On 26/07/05, Lars Aronsson <lars(a)aronsson.se> wrote:
There are two approaches to dictionaries: (1) The
encyclopedic
approach, trying to find (define, spellcheck, explain, ...) "all"
words (and their deflections), or (2) the statistics based
approach, trying to find the most commonly used words. I think
the OED is of the first kind, while many dictionaries in recent
decades (built with the help of computers, extracting word
frequency statistics from large text corpora) have been of the
latter kind. Some would call (1) a 19th century approach.
The real difference is their handling of the least common words.
The encyclopedic approach sees every missing word as a failure,
while the statistics based approach recognizes that there is an
infinite number of words anyway (new ones are created every day)
and some might be too uncommon to deserve a mention.
As a consequence, spellchecking in the statistics based approach
can never say that a spelling is "wrong" when it is missing from
the dictionary, only that it probably is "uncommon" and thus
suspect. The remedy for this is a statics based dictionary of
common misspellings. Wikipedia article history can be used as a
source for this. Just find all edits that changed one word, e.g.

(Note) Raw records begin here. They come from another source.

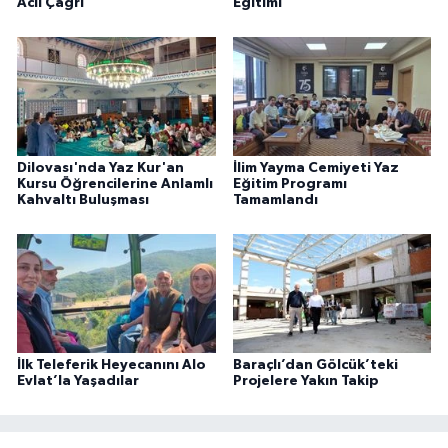
Acil Çağrı"
Eğitimi
Dilovası'nda Yaz Kur'an
İlim Yayma Cemiyeti Yaz
Kursu Öğrencilerine Anlamlı
Eğitim Programı
Kahvaltı Buluşması
Tamamlandı
İlk Teleferik Heyecanını Alo
Baraçlı’dan Gölcük’teki
Evlat’la Yaşadılar
Projelere Yakın Takip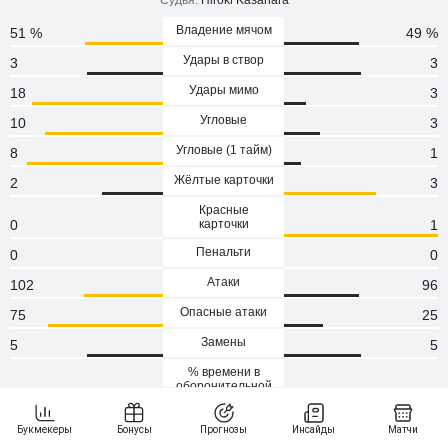
Судья:
Hiroki Kasahara
Владение мячом
51 %
49 %
Удары в створ
3
3
Удары мимо
18
3
Угловые
10
3
Угловые (1 тaйм)
8
1
Жёлтые карточки
2
3
Красные
0
карточки
1
Пенальти
0
0
Атаки
102
96
Опасные атаки
75
25
Замены
5
5
% времени в
оборонительной
20.20
трети
33.80
Кроссы
24
5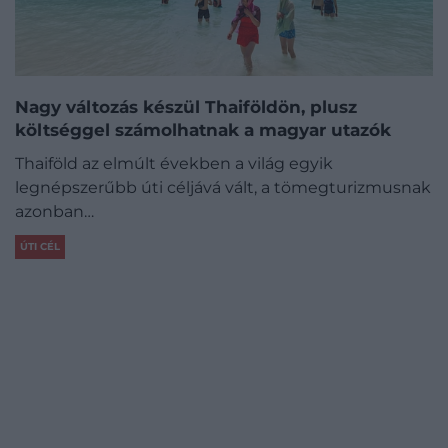
Nagy változás készül Thaiföldön, plusz
költséggel számolhatnak a magyar utazók
Thaiföld az elmúlt években a világ egyik
legnépszerűbb úti céljává vált, a tömegturizmusnak
azonban…
ÚTI CÉL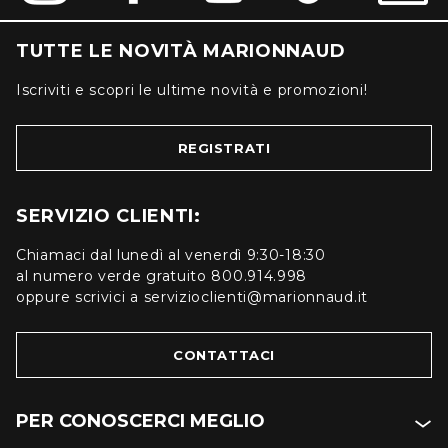
TUTTE LE NOVITÀ MARIONNAUD
Iscriviti e scopri le ultime novità e promozioni!
REGISTRATI
SERVIZIO CLIENTI:
Chiamaci dal lunedì al venerdì 9:30-18:30
al numero verde gratuito 800.914.998
oppure scrivici a servizioclienti@marionnaud.it
CONTATTACI
PER CONOSCERCI MEGLIO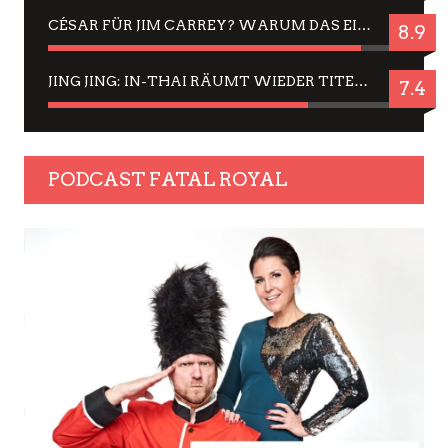
CÉSAR FÜR JIM CARREY? WARUM DAS EINER DER NERVIGSTEN ACTORS IST UND BLEIBT
8.9
JING JING: IN-THAI RÄUMT WIEDER TITEL AB – EIN ZWEI-STUNDEN-ERLEBNISBERICHT
7.4
PODCAST FATAL ROYAL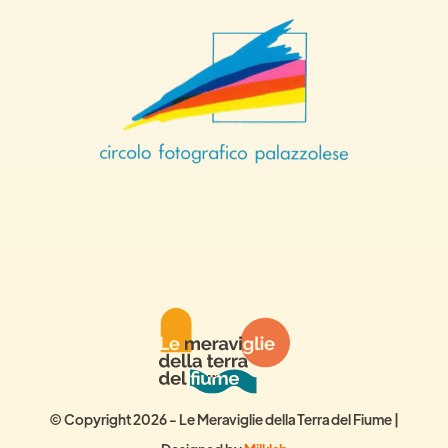
© Copyright 2026 - Le Meraviglie della Terra del Fiume |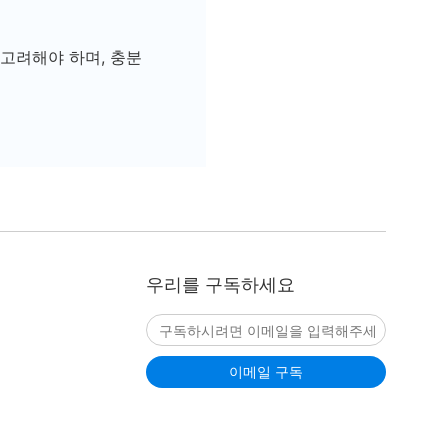
 고려해야 하며, 충분
우리를 구독하세요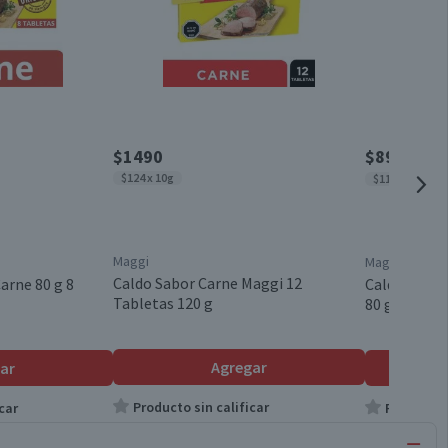
$1490
$890
$1220
$124 x 10g
$111 x 10g
Maggi
Maggi
Caldo Sabor Carne Maggi 12
arne 80 g 8
Caldo Maggi
Tabletas 120 g
80 g 8 Table
Agregar
ar
Producto sin calificar
car
Producto s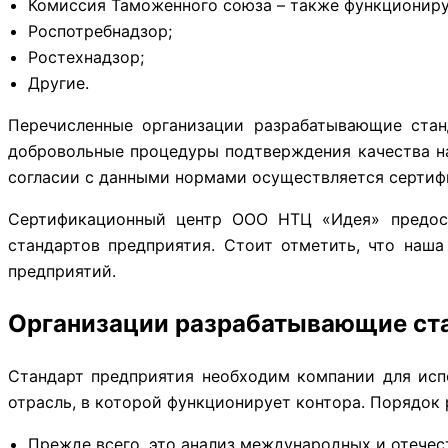
Комиссия Таможенного союза – также функционирует
Роспотребнадзор;
Ростехнадзор;
Другие.
Перечисленные организации разрабатывающие стан
добровольные процедуры подтверждения качества на
согласии с данными нормами осуществляется сертиф
Сертификационный центр ООО НТЦ «Идея» предоста
стандартов предприятия. Стоит отметить, что наш
предприятий.
Организации разрабатывающие ст
Стандарт предприятия необходим компании для исп
отрасль, в которой функционирует контора. Порядок 
Прежде всего, это анализ международных и отечес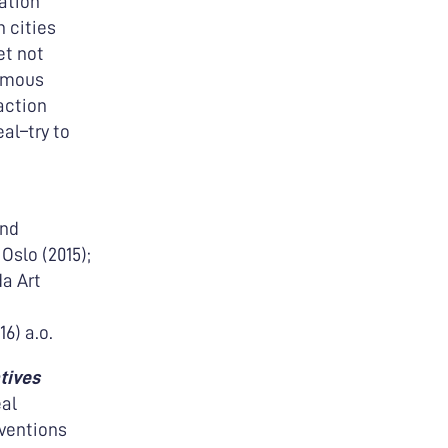
ation
n cities
et not
nymous
action
al–try to
d
und
Oslo (2015);
da Art
6) a.o.
tives
eal
rventions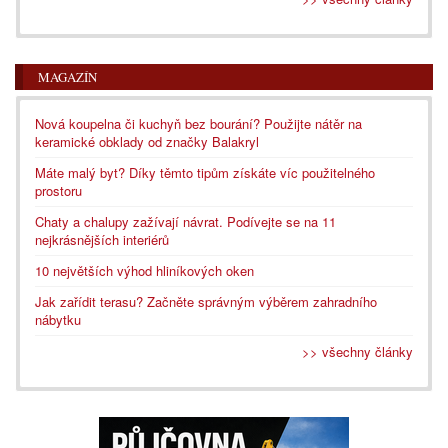
MAGAZÍN
Nová koupelna či kuchyň bez bourání? Použijte nátěr na
keramické obklady od značky Balakryl
Máte malý byt? Díky těmto tipům získáte víc použitelného
prostoru
Chaty a chalupy zažívají návrat. Podívejte se na 11
nejkrásnějších interiérů
10 největších výhod hliníkových oken
Jak zařídit terasu? Začněte správným výběrem zahradního
nábytku
>> všechny články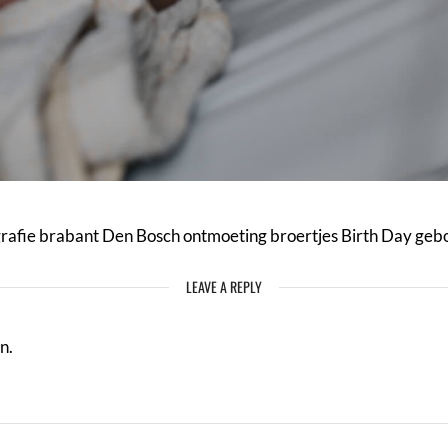
afie brabant Den Bosch ontmoeting broertjes Birth Day geb
LEAVE A REPLY
n.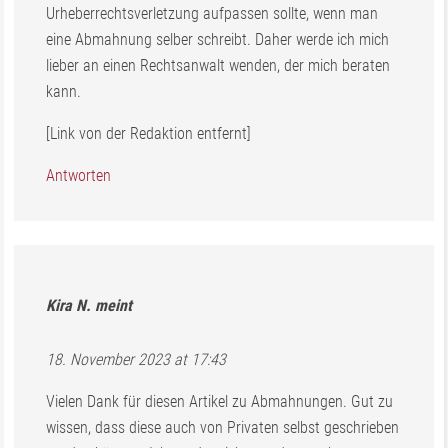
Urheberrechtsverletzung aufpassen sollte, wenn man
eine Abmahnung selber schreibt. Daher werde ich mich
lieber an einen Rechtsanwalt wenden, der mich beraten
kann.
[Link von der Redaktion entfernt]
Antworten
Kira N.
meint
18. November 2023 at 17:43
Vielen Dank für diesen Artikel zu Abmahnungen. Gut zu
wissen, dass diese auch von Privaten selbst geschrieben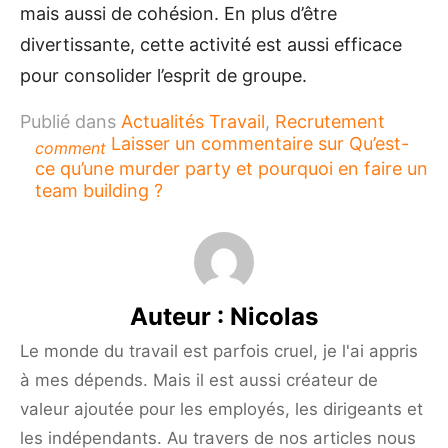
mais aussi de cohésion. En plus d’être
divertissante, cette activité est aussi efficace
pour consolider l’esprit de groupe.
Publié dans
Actualités Travail
,
Recrutement
Laisser un commentaire
sur Qu’est-
comment
ce qu’une murder party et pourquoi en faire un
team building ?
Auteur :
Nicolas
Le monde du travail est parfois cruel, je l'ai appris
à mes dépends. Mais il est aussi créateur de
valeur ajoutée pour les employés, les dirigeants et
les indépendants. Au travers de nos articles nous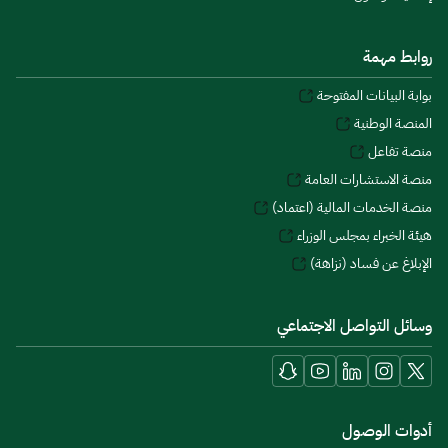
روابط مهمة
بوابة البيانات المفتوحة
المنصة الوطنية
منصة تفاعل
منصة الاستشارات العامة
منصة الخدمات المالية (اعتماد)
هيئة الخبراء بمجلس الوزراء
الإبلاغ عن فساد (نزاهة)
وسائل التواصل الاجتماعي
أدوات الوصول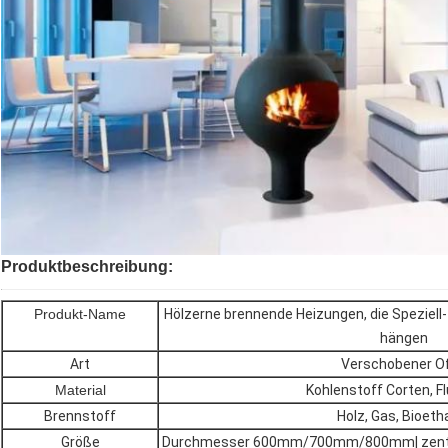
Produktbeschreibung:
Produkt-Name
Hölzerne brennende Heizungen, die Speziel
hängen
Art
Verschobener O
Material
Kohlenstoff Corten, F
Brennstoff
Holz, Gas, Bioeth
Größe
Durchmesser 600mm/700mm/800mm| zentral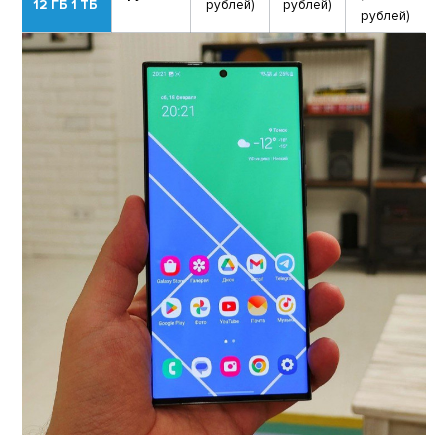
12 ГБ 1 ТБ
рублей)
рублей)
рублей)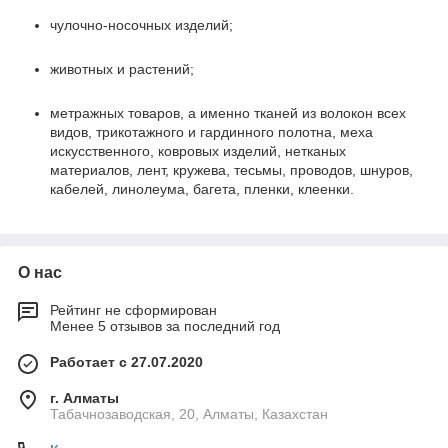
чулочно-носочных изделий;
животных и растений;
метражных товаров, а именно тканей из волокон всех
видов, трикотажного и гардинного полотна, меха
искусственного, ковровых изделий, нетканых
материалов, лент, кружева, тесьмы, проводов, шнуров,
кабелей, линолеума, багета, пленки, клеенки.
О нас
Рейтинг не сформирован
Менее 5 отзывов за последний год
Работает с 27.07.2020
г. Алматы
Табачнозаводская, 20, Алматы, Казахстан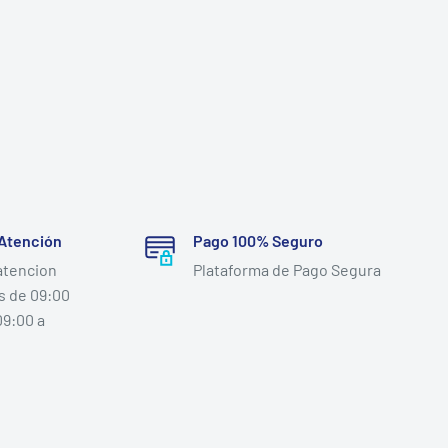
 Atención
Pago 100% Seguro
atencion
Plataforma de Pago Segura
s de 09:00
09:00 a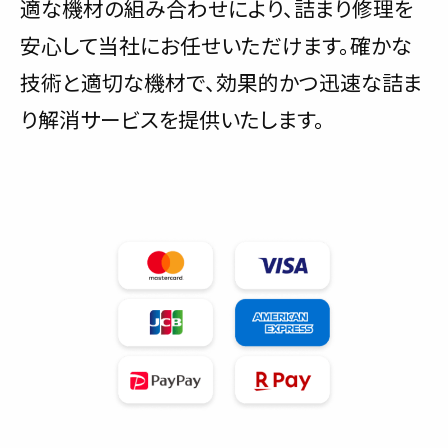
適な機材の組み合わせにより、詰まり修理を
安心して当社にお任せいただけます。確かな
技術と適切な機材で、効果的かつ迅速な詰ま
り解消サービスを提供いたします。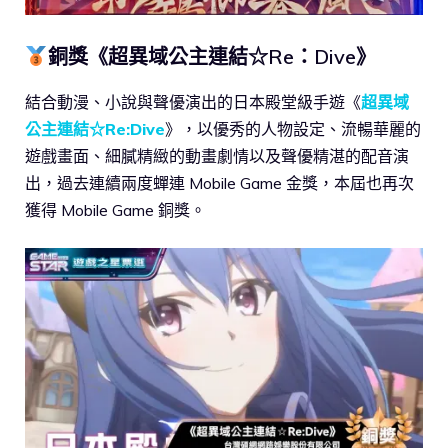
銅獎《超異域公主連結☆Re：Dive》
結合動漫、小說與聲優演出的日本殿堂級手遊《
超異域
公主連結☆Re:Dive
》，以優秀的人物設定、流暢華麗的
遊戲畫面、細膩精緻的動畫劇情以及聲優精湛的配音演
出，過去連續兩度蟬連 Mobile Game 金獎，本屆也再次
獲得 Mobile Game 銅獎。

speling -> spelling, and you will have a fine dictionary of common
spelling mistakes.
From a database point of view a Word has one
Spelling.
This would be an example of the encyclopedic approach.
It is clear to me that the approach we want to take is the
"encyclopedic" one, simply because we can handle it. The Oxford
dictionary in paper cannot handle it "elegantly" as it becomes
unwieldy, spans a whole shelf. A good database can.
It is unacceptable for a Word to have one Spelling for reasons
described previously (German a-with-umlaut, Hebrew niqqud and optional
vowels, etc), but I am unable to find out who originally wrote that.